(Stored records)
= Beginning of Section =
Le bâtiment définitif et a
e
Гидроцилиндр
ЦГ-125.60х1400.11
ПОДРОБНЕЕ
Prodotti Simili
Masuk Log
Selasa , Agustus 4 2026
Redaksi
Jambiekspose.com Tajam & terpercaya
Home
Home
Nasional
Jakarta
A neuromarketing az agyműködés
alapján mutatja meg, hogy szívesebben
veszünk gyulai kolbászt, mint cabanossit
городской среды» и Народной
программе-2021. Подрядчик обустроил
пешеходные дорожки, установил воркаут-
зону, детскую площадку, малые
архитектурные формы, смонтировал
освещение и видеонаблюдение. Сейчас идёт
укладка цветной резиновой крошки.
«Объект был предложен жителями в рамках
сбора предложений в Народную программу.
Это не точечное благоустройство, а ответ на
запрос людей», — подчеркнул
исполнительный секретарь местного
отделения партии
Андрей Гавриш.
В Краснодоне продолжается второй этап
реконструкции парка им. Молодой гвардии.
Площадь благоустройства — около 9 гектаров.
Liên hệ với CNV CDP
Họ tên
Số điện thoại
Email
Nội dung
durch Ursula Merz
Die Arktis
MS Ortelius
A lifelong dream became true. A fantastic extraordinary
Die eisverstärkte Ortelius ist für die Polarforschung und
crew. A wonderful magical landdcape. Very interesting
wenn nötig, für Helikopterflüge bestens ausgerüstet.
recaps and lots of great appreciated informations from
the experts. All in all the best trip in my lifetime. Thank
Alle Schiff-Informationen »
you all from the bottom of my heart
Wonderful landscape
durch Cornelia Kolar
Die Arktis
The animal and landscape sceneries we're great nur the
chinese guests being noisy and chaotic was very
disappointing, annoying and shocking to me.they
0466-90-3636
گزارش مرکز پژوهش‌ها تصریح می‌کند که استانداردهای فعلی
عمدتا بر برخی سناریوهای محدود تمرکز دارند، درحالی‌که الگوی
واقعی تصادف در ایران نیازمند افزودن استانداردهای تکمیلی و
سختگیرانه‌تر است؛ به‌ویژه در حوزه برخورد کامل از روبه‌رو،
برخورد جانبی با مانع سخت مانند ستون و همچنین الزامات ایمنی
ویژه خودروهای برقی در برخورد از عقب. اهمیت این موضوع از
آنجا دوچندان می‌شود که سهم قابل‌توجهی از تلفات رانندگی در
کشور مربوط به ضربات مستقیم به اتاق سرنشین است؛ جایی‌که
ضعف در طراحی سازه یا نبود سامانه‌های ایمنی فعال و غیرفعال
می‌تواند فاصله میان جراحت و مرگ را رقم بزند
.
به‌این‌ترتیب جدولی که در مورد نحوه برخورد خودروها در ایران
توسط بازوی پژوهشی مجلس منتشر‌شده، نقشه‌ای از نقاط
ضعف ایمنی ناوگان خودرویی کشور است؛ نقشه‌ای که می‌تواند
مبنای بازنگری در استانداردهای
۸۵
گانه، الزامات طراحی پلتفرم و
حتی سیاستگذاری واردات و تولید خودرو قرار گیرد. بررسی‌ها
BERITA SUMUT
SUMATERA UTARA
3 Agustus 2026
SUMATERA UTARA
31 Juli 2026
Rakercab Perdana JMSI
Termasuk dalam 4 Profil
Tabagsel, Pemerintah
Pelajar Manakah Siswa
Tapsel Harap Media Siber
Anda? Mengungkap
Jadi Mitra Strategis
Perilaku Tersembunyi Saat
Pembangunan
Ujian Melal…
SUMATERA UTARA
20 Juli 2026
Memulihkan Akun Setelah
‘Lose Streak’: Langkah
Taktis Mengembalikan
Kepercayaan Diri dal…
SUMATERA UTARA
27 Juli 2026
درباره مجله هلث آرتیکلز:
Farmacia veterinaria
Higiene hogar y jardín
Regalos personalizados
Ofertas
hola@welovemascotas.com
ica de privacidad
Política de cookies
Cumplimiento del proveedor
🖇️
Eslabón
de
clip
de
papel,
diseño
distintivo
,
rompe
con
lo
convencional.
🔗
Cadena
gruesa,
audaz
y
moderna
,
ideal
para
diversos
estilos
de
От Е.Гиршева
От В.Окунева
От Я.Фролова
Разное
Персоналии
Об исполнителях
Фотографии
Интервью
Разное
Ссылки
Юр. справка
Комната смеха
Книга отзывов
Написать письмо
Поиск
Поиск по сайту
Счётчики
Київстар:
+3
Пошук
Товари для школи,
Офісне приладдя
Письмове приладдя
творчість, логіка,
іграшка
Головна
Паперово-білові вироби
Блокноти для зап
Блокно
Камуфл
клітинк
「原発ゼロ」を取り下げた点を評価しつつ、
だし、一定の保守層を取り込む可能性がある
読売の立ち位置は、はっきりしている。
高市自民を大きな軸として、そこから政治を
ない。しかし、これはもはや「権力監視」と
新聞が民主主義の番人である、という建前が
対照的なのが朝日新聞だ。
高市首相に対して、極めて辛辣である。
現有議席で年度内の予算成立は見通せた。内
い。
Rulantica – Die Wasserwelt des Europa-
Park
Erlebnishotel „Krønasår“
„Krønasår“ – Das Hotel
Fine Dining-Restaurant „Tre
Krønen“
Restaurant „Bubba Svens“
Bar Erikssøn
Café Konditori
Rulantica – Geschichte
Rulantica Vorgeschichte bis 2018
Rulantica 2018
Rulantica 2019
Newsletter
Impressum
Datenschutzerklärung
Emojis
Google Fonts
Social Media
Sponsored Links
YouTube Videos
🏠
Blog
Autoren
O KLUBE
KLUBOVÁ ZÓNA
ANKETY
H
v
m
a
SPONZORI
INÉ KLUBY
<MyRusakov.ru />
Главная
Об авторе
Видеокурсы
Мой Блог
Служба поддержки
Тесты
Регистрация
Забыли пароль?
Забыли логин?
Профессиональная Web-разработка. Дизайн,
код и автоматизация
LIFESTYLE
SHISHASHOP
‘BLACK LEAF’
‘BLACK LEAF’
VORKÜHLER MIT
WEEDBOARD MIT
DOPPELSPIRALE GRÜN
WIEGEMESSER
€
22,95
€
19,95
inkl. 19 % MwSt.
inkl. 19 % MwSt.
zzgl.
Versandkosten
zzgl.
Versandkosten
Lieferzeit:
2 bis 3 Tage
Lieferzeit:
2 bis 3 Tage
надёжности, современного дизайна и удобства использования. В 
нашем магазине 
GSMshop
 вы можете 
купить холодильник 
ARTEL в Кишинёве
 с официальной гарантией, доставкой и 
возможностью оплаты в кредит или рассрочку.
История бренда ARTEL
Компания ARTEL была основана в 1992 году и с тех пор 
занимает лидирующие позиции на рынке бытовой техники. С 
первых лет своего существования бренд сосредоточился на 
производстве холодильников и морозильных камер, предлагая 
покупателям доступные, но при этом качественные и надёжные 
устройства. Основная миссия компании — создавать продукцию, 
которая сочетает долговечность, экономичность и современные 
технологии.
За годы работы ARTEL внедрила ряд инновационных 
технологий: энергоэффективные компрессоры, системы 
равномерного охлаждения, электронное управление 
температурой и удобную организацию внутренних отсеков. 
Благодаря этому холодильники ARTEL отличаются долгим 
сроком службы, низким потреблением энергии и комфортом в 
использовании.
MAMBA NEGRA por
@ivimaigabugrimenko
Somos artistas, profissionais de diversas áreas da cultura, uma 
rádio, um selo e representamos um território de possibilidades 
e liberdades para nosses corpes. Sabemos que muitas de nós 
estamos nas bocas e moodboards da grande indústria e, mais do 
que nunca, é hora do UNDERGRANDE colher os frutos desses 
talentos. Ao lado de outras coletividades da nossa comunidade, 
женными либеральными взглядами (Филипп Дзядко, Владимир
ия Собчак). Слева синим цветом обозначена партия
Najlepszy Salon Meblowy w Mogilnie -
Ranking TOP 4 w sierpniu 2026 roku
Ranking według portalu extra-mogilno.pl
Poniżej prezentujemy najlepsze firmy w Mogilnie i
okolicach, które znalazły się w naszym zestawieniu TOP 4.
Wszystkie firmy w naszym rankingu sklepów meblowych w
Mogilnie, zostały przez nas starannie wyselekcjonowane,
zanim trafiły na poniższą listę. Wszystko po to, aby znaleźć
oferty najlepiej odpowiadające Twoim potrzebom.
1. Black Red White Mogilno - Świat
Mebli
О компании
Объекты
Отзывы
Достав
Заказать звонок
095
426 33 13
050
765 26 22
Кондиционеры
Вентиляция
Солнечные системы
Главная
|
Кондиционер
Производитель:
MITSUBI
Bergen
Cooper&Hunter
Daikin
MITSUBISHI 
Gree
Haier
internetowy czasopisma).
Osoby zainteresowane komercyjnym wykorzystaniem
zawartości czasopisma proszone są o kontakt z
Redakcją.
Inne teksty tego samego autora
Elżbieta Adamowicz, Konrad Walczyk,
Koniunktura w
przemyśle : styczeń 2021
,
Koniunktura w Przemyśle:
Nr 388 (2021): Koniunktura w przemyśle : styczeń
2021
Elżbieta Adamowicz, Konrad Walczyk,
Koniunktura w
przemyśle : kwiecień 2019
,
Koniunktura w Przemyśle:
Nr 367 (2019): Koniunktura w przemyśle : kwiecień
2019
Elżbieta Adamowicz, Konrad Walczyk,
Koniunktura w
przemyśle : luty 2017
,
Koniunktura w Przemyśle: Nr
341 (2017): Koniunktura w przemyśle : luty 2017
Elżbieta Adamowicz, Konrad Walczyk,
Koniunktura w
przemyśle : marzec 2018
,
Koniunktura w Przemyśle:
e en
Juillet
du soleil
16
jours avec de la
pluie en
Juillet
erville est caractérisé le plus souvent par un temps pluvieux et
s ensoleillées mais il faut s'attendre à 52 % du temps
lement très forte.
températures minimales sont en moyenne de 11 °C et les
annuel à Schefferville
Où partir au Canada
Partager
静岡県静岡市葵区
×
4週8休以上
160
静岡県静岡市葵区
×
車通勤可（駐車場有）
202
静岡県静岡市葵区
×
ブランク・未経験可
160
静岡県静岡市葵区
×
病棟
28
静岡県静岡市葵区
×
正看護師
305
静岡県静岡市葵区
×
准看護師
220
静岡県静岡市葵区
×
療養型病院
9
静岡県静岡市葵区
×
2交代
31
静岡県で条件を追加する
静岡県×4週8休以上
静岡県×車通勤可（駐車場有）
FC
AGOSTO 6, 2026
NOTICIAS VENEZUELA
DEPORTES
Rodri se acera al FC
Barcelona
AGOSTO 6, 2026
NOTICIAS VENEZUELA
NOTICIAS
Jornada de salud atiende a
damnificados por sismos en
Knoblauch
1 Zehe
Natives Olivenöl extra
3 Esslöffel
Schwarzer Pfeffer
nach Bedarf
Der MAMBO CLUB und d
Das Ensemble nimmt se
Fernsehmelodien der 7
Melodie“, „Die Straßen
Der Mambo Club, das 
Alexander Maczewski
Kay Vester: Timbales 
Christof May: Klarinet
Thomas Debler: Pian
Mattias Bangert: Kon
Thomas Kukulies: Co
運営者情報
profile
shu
= End of Section =
### PROBLEM DESCRIPTION
Tally every line of the data that includes "Restaurant". Report the number and nothing more.

### REPLY
2